Second by second patterns in cortical electroencephalograph and systolic blood pressure during Cheyne-Stokes.
Davies RJ., Bennet LS., Barbour C., Tarassenko L., Stradling JR.
Little is known about how arousal develops during the ventilatory phase of Cheyne-Stokes breathing. This study employs neural network analysis of electroencephalograms (EEGs) to describe these changes and relate them to changes in systolic blood pressure, which is probably a subcortical marker of arousal. Six patients with Cheyne-Stokes respiration (apnoea/hypopnoea index 32-69 h(-1)) caused by stable chronic heart failure underwent polysomnography including arterial beat-to-beat systolic blood pressure determination. Periods of 15 sequential apnoeas during nonrapid eye movement sleep were identified for each subject. For each apnoea, the EEG was examined second-by-second using neural net analysis from 28 s before to 28 s after apnoea termination (first return of oronasal airflow), and this was compared with the systolic blood pressure pattern.

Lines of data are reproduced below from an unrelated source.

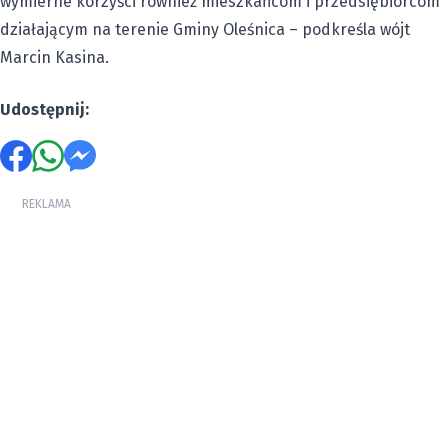
wymierne korzyści również mieszkańcom i przedsiębiorcom
działającym na terenie Gminy Oleśnica – podkreśla wójt
Marcin Kasina.
Udostępnij:
REKLAMA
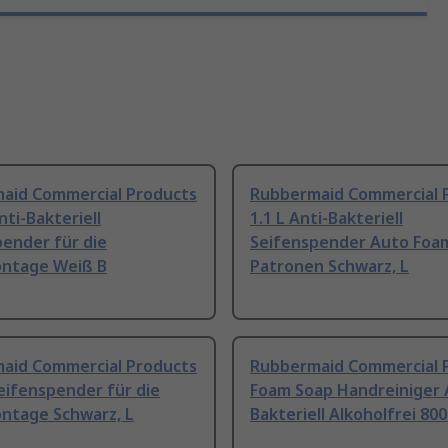
aid Commercial Products
Rubbermaid Commercial 
nti-Bakteriell
1.1 L Anti-Bakteriell
ender für die
Seifenspender Auto Foa
ntage Weiß B
Patronen Schwarz, L
aid Commercial Products
Rubbermaid Commercial 
eifenspender für die
Foam Soap Handreiniger 
tage Schwarz, L
Bakteriell Alkoholfrei 800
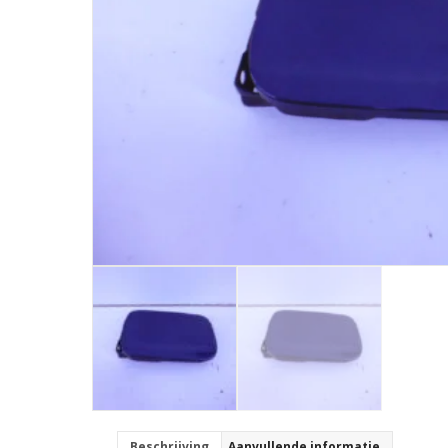
Beschrijving
Aanvullende informatie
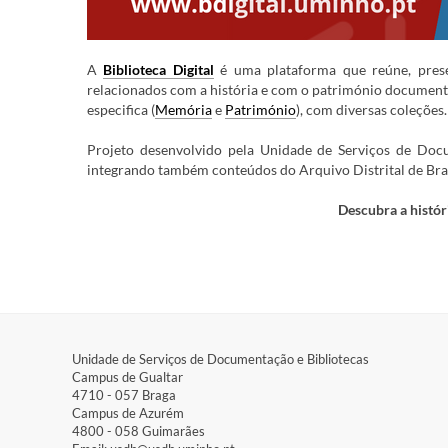
A
Biblioteca Digital
é uma plataforma que reúne, preser
relacionados com a história e com o património documenta
especifica (
Memória
e
Património
), com diversas coleções
Projeto desenvolvido pela
Unidade de Serviços de Docu
integrando também conteúdos do Arquivo Distrital de Brag
Descubra a histó
Unidade de Serviços de Documentação e Bibliotecas
Campus de Gualtar​
4710 - ​057 Braga
Campus de Azurém​
4800 - ​058 Guimarães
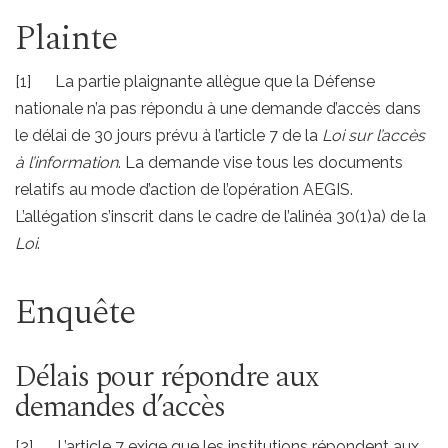
Plainte
[1] La partie plaignante allègue que la Défense
nationale n’a pas répondu à une demande d’accès dans
le délai de 30 jours prévu à l’article 7 de la
Loi sur l’accès
à l’information
. La demande vise tous les documents
relatifs au mode d’action de l’opération AEGIS.
L’allégation s’inscrit dans le cadre de l’alinéa 30(1)a) de la
Loi
.
Enquête
Délais pour répondre aux
demandes d’accès
[2] L’article 7 exige que les institutions répondent aux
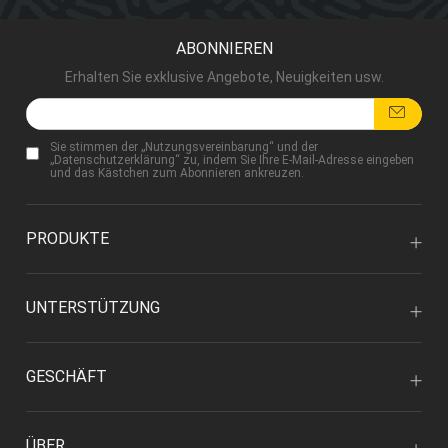
ABONNIEREN
Erhalten Sie exklusive Angebote, Neuigkeiten usw.
Sie stimmen der „
Nutzungsvereinbarung
“ und der
„
Datenschutzerklärung
“ zu, indem Sie Ihre E-Mail-Adresse eingeben
und das Kästchen zum Abonnieren ankreuzen.
PRODUKTE
UNTERSTÜTZUNG
GESCHÄFT
ÜBER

During the apnoeic phase, sleep deepened progressively. Arousal started to develop at or just before apnoea termination and progresses through the breathing phase. The rise and fall in the systolic blood pressure closely followed the rise and fall in electroencephalographic sleep depth. In conclusion, during Cheyne-Stokes breathing, cortical electroencephalographic arousal begins at or just before the resumption of breathing. Cortical electroencephalographic sleep depth changes are closely mirrored by changes in arterial systolic blood pressure, suggesting that the state changes in the cortical and basal brain structures may be synchronous.